In this regard, the Court makes two major recommendations. The first recommendation aims to introduce rules to ensure "the complete, systematic and timely collection and publication of information on the use of EU funds”, including information on "all public and private beneficiaries, recipients, final beneficiaries, contractors and subcontractors, including amounts committed and paid up to the level of contractors”. The second recommendation calls for the systematic use of real cost data to assess the efficiency of spending European money. The Court explicitly asks the European Commission, in the case of the MRR, to use already available real cost data to assess ex-post the efficiency of the use of resources and to determine whether "the total real costs were reasonably close to the estimated costs”.

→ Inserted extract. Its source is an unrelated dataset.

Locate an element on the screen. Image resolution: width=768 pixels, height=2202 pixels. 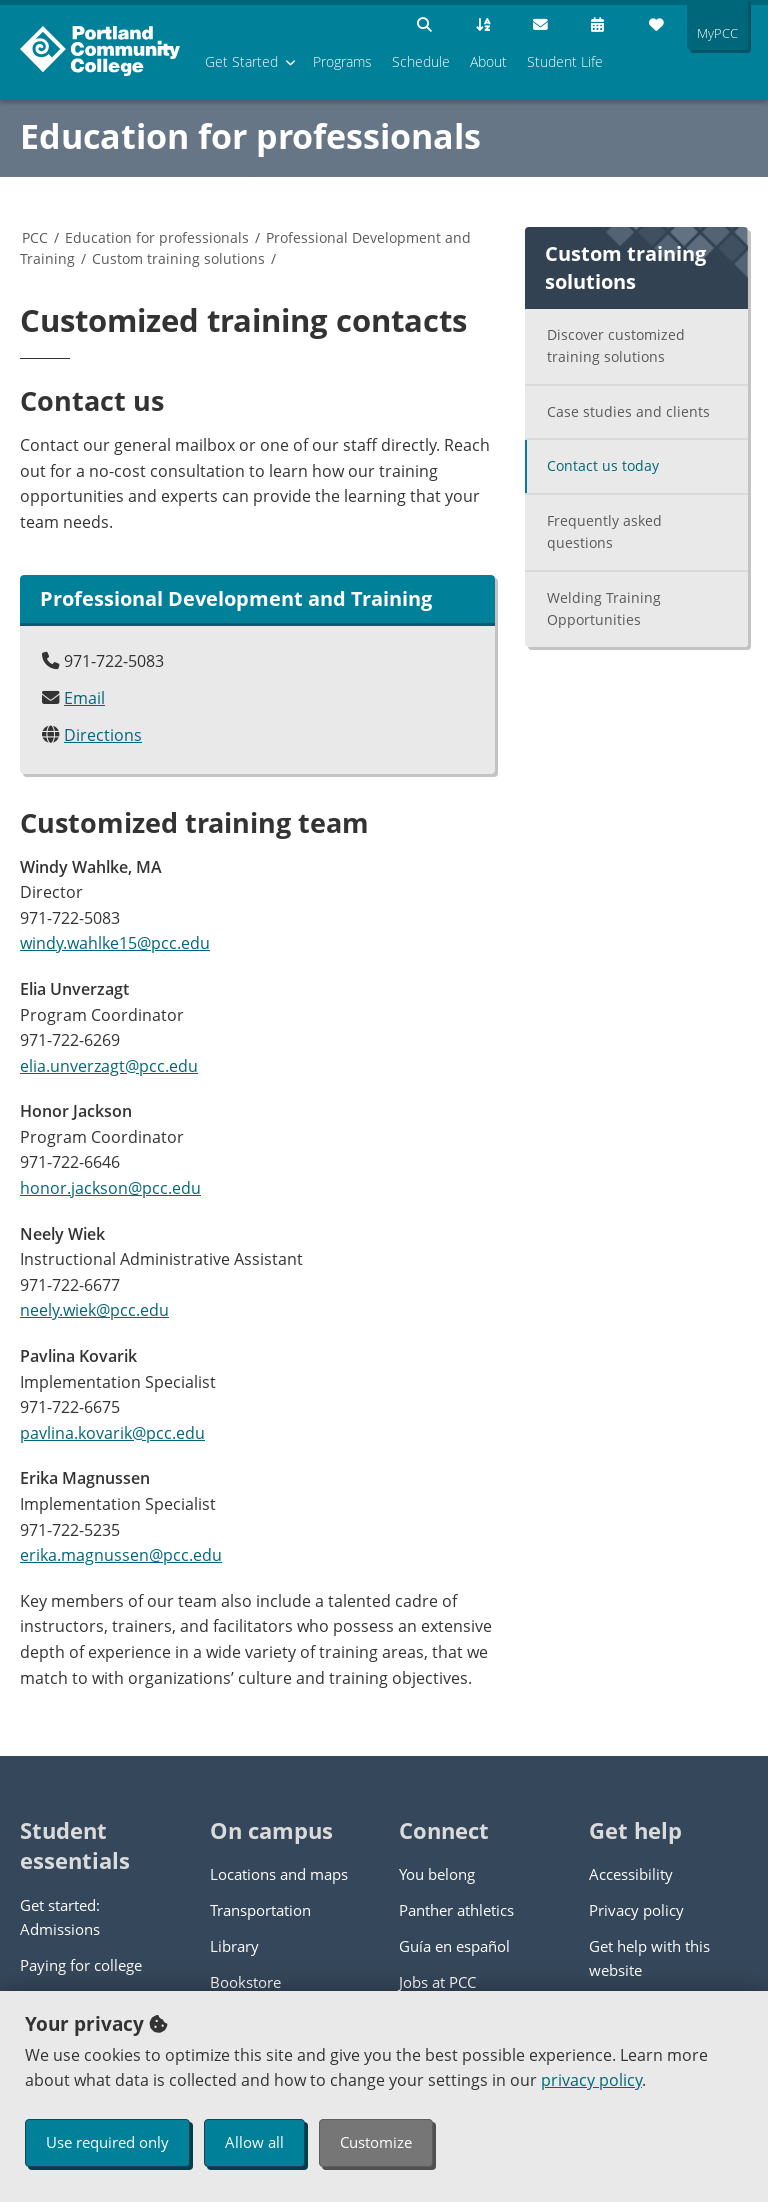 Use required only is located at coordinates (107, 2142).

For the government in Bucharest, the conclusions of the European Court of Auditors come at a delicate moment, when the implementation of the PNRR is already marked by delays, contested reforms, renegotiations with Brussels and pressures on the absorption of funds. The report shows, however, that the problem is not only the speed with which European money is spent, but also the state's ability to clearly demonstrate where this money goes, who actually receives it and how much the funded projects actually cost. And the message of the European Court of Auditors is clear: without full transparency and without real traceability, public trust in European financial mechanisms risks being eroded at the very moment when the European Union is preparing a new generation of budgets and funds built on the same financial model used for the PNRR.